Your reproduction of the entries should be exact and should contain no pictures.

Top of INPUT

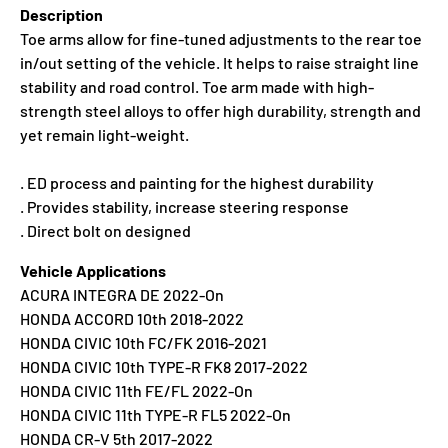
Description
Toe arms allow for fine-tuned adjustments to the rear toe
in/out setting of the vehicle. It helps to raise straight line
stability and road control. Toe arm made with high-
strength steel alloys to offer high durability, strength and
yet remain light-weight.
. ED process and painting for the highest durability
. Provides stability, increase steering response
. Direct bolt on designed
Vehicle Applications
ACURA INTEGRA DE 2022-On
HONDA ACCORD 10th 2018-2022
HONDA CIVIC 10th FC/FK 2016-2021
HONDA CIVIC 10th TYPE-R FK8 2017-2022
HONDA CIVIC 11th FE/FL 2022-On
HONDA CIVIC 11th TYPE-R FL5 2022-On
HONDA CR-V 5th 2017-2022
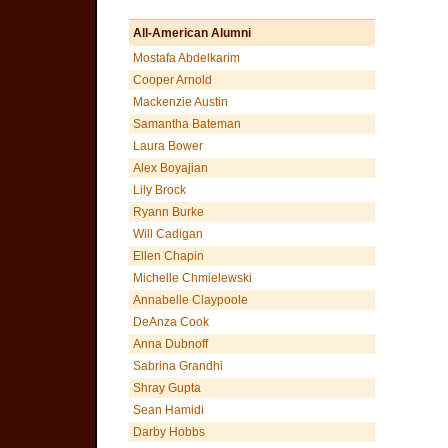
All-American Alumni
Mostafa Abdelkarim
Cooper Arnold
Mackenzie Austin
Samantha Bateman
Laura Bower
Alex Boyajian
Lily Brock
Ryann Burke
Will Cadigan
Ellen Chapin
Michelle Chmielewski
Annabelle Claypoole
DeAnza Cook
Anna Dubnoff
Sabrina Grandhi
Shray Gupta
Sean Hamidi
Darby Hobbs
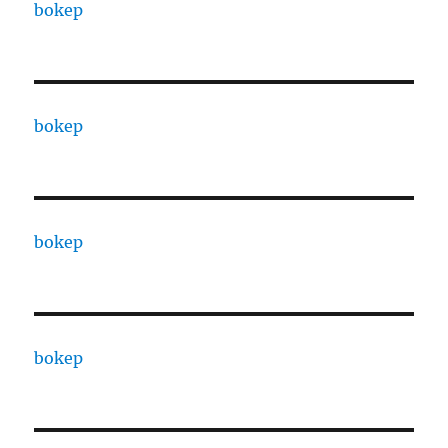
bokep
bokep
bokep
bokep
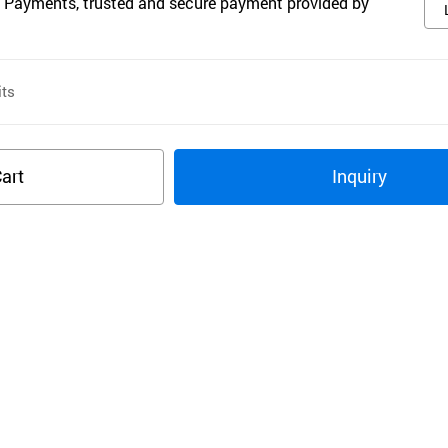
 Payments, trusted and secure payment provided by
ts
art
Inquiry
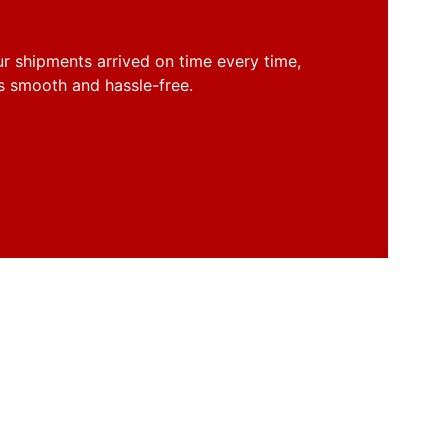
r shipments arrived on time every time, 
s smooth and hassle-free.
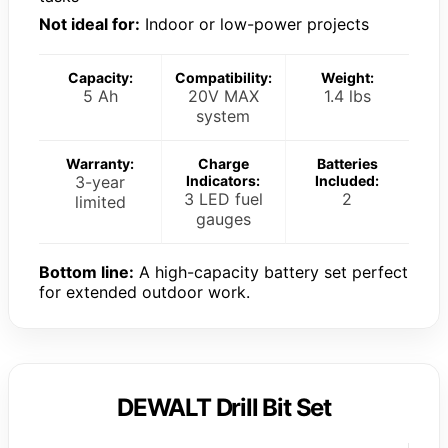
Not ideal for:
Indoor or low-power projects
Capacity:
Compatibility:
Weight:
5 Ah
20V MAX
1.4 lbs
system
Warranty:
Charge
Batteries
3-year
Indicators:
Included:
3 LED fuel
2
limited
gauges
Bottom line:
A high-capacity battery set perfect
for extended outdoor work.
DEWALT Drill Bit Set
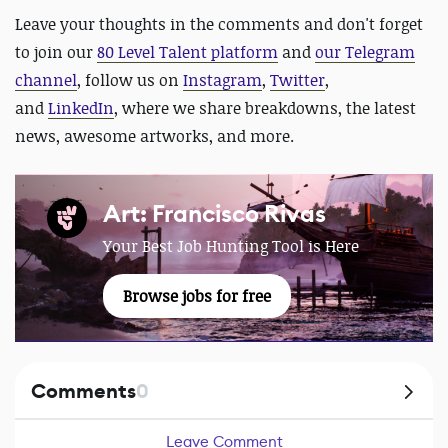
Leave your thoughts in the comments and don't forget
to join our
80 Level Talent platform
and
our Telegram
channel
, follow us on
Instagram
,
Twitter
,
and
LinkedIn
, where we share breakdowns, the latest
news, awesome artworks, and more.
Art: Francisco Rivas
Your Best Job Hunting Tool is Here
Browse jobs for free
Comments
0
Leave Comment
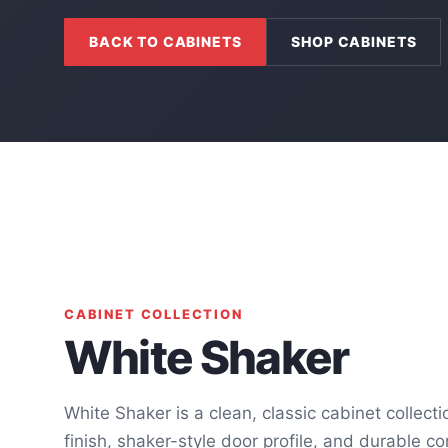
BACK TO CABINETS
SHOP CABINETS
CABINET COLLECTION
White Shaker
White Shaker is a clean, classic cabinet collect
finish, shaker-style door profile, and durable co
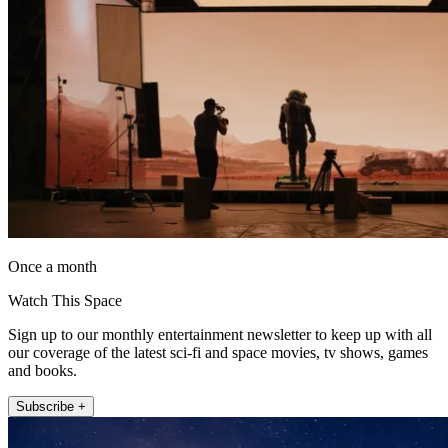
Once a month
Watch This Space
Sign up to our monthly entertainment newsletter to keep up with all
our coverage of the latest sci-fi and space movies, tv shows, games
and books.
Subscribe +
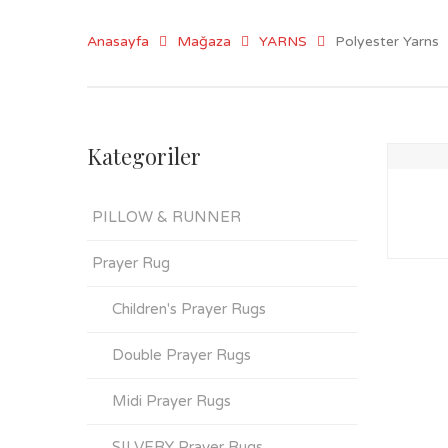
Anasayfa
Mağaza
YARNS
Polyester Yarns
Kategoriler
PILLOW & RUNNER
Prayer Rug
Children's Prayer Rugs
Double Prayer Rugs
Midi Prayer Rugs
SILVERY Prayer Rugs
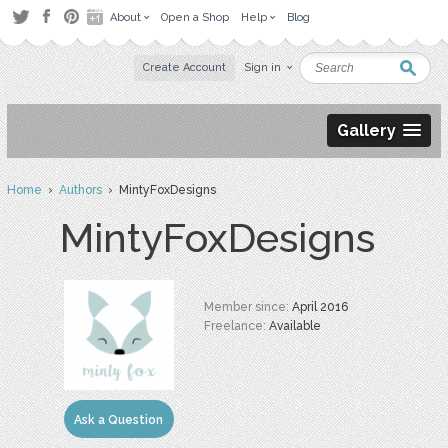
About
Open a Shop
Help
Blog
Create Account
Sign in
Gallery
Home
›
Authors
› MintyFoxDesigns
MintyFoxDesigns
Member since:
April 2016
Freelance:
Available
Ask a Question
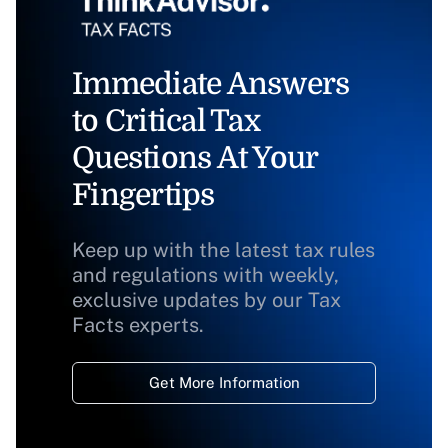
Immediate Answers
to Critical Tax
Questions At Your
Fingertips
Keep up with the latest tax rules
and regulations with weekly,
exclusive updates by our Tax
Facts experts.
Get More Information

Bottom of INPUT

ANSWER FOR THE TASK:
Description
Toe arms allow for fine-tuned adjustments to the rear toe
in/out setting of the vehicle. It helps to raise straight line
stability and road control. Toe arm made with high-
strength steel alloys to offer high durability, strength and
yet remain light-weight.
. ED process and painting for the highest durability
. Provides stability, increase steering response
. Direct bolt on designed
Vehicle Applications
ACURA INTEGRA DE 2022-On
HONDA ACCORD 10th 2018-2022
HONDA CIVIC 10th FC/FK 2016-2021
HONDA CIVIC 10th TYPE-R FK8 2017-2022
HONDA CIVIC 11th FE/FL 2022-On
HONDA CIVIC 11th TYPE-R FL5 2022-On
HONDA CR-V 5th 2017-2022
All-American Alumni
Mostafa Abdelkarim
Cooper Arnold
Mackenzie Austin
Samantha Bateman
Laura Bower
Alex Boyajian
Lily Brock
Ryann Burke
Will Cadigan
Ellen Chapin
Michelle Chmielewski
Annabelle Claypoole
DeAnza Cook
Anna Dubnoff
Sabrina Grandhi
Shray Gupta
Sean Hamidi
Darby Hobbs
bokep
bokep
bokep
bokep
 Payments, trusted and secure payment provided by
ts
art
Inquiry
r shipments arrived on time every time, 
s smooth and hassle-free.
Not ideal for:
Indoor or low-power projects
Capacity:
Compatibility:
Weight:
5 Ah
20V MAX
1.4 lbs
system
Warranty:
Charge
Batteries
3-year
Indicators:
Included:
3 LED fuel
2
limited
gauges
Bottom line:
A high-capacity battery set perfect
for extended outdoor work.
DEWALT Drill Bit Set
Leave your thoughts in the comments and don't forget
to join our
80 Level Talent platform
and
our Telegram
channel
, follow us on
Instagram
,
Twitter
,
and
LinkedIn
, where we share breakdowns, the latest
news, awesome artworks, and more.
Art: Francisco Rivas
Your Best Job Hunting Tool is Here
Browse jobs for free
Comments
0
Leave Comment
BACK TO CABINETS
SHOP CABINETS
CABINET COLLECTION
White Shaker
White Shaker is a clean, classic cabinet collect
finish, shaker-style door profile, and durable co
Once a month
Watch This Space
Sign up to our monthly entertainment newsletter to keep up with all
our coverage of the latest sci-fi and space movies, tv shows, games
and books.
Subscribe +
Anasayfa
Mağaza
YARNS
Polyester Yarns
Kategoriler
PILLOW & RUNNER
Prayer Rug
Children's Prayer Rugs
Double Prayer Rugs
Midi Prayer Rugs
SILVERY Prayer Rugs
About
Open a Shop
Help
Blog
Create Account
Sign in
Gallery
Home
›
Authors
› MintyFoxDesigns
MintyFoxDesigns
Member since:
April 2016
Freelance:
Available
Ask a Question
Immediate Answers
to Critical Tax
Questions At Your
Fingertips
Keep up with the latest tax rules
and regulations with weekly,
exclusive updates by our Tax
Facts experts.
Get More Information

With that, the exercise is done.